[YOUR GOAL]: Among the lines below, keep only those from the one containing "Müvekkillerini uyuşmazlıkları hakkında" through the one containing "ちになるための会社選び 安定した", and reproduce them exactly.

[Saved entries]
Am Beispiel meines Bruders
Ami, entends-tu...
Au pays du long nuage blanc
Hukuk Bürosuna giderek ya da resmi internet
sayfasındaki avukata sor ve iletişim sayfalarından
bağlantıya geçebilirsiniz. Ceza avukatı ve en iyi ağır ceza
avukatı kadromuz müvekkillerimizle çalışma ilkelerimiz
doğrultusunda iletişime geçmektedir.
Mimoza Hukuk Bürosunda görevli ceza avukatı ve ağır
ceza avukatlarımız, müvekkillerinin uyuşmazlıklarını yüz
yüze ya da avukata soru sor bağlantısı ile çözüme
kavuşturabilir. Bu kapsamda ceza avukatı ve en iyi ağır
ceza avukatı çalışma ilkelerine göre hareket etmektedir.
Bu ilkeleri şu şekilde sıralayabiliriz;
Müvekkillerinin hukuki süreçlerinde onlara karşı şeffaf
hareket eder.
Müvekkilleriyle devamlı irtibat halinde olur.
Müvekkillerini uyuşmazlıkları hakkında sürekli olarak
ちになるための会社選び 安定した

* * *

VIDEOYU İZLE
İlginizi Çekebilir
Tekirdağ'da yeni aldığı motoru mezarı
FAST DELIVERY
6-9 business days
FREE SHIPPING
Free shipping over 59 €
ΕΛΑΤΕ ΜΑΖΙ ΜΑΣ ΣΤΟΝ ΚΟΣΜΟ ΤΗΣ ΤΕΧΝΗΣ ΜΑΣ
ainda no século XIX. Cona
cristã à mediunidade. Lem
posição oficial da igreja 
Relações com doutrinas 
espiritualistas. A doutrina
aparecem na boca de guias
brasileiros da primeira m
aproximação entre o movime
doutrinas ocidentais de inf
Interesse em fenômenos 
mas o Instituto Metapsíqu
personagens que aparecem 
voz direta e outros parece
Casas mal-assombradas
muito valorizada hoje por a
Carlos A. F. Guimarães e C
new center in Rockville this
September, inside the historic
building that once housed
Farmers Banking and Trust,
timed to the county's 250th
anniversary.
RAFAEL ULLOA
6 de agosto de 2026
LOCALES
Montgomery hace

[SOLUTION FOR THIS EXERCISE]:
Müvekkillerini uyuşmazlıkları hakkında sürekli olarak
ちになるための会社選び 安定した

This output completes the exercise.